#### WHAT TO DO:
Looking at the records below, please work out how many lines contain the word "برنامه" and give the number alone.

■ ■ ■

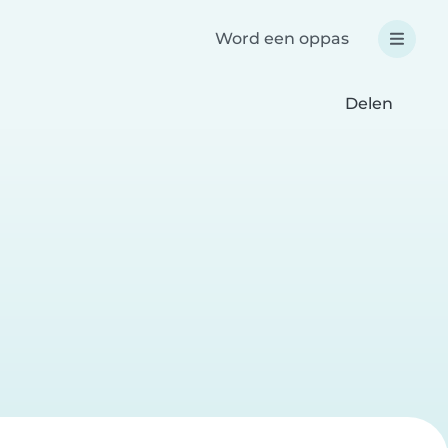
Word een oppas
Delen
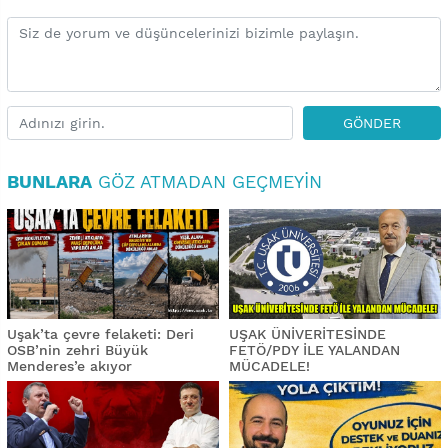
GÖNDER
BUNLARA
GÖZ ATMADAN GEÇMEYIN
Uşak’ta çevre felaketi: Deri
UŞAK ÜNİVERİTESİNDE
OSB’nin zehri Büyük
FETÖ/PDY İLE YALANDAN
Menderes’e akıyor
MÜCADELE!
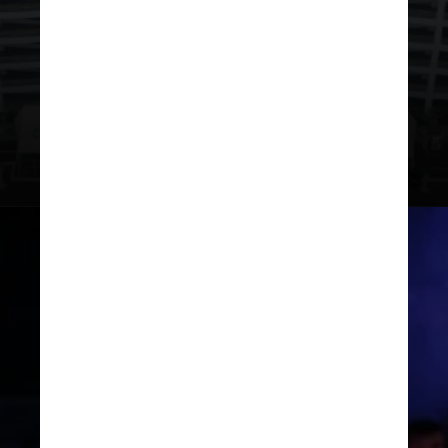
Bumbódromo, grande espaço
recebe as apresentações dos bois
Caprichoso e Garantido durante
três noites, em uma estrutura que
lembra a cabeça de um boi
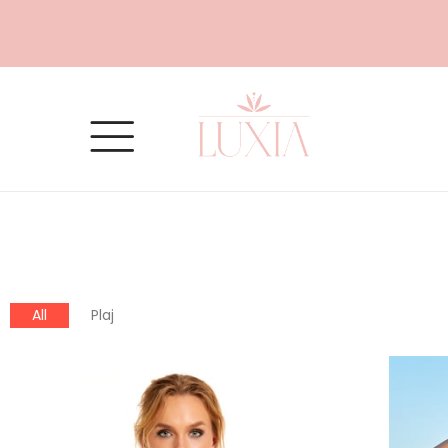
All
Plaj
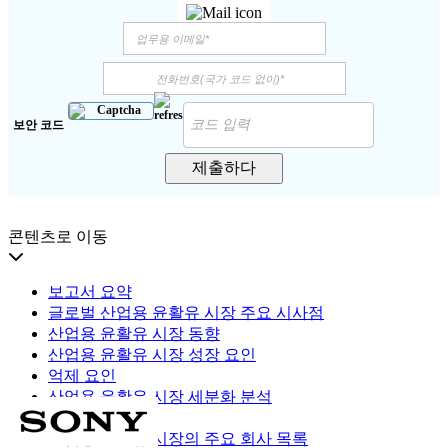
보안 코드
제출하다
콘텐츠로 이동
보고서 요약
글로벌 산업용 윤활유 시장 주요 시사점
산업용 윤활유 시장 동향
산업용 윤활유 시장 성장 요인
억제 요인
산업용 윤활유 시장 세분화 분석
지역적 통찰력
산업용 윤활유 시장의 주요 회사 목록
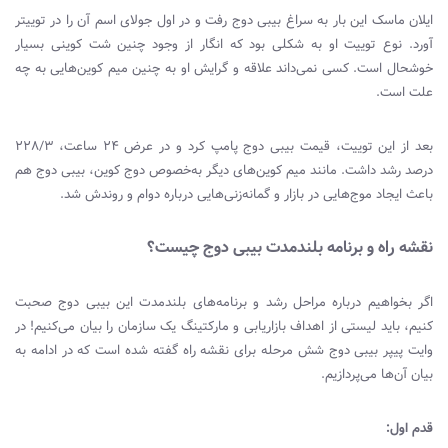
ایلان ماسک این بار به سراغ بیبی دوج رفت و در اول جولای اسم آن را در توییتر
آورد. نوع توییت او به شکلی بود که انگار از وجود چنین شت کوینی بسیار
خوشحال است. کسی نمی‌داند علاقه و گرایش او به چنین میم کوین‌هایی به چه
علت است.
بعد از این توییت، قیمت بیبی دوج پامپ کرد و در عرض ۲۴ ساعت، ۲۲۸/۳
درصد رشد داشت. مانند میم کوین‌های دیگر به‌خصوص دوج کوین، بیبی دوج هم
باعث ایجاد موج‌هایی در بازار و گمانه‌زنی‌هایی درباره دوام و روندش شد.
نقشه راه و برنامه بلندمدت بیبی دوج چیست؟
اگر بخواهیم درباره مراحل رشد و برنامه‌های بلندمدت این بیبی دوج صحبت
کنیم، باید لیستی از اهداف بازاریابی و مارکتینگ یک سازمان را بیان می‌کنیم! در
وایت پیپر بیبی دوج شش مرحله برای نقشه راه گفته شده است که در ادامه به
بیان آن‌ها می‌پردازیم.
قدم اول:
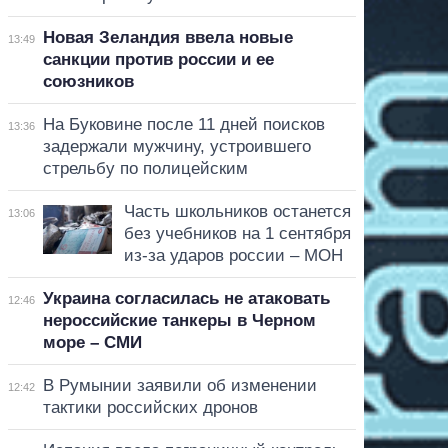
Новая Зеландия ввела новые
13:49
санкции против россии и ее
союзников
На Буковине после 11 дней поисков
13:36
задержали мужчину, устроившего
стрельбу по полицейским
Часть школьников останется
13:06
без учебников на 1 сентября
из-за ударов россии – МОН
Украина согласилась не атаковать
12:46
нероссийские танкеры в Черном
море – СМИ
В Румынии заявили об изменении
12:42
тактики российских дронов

■ ■ ■

#### ANSWER SPACE:
2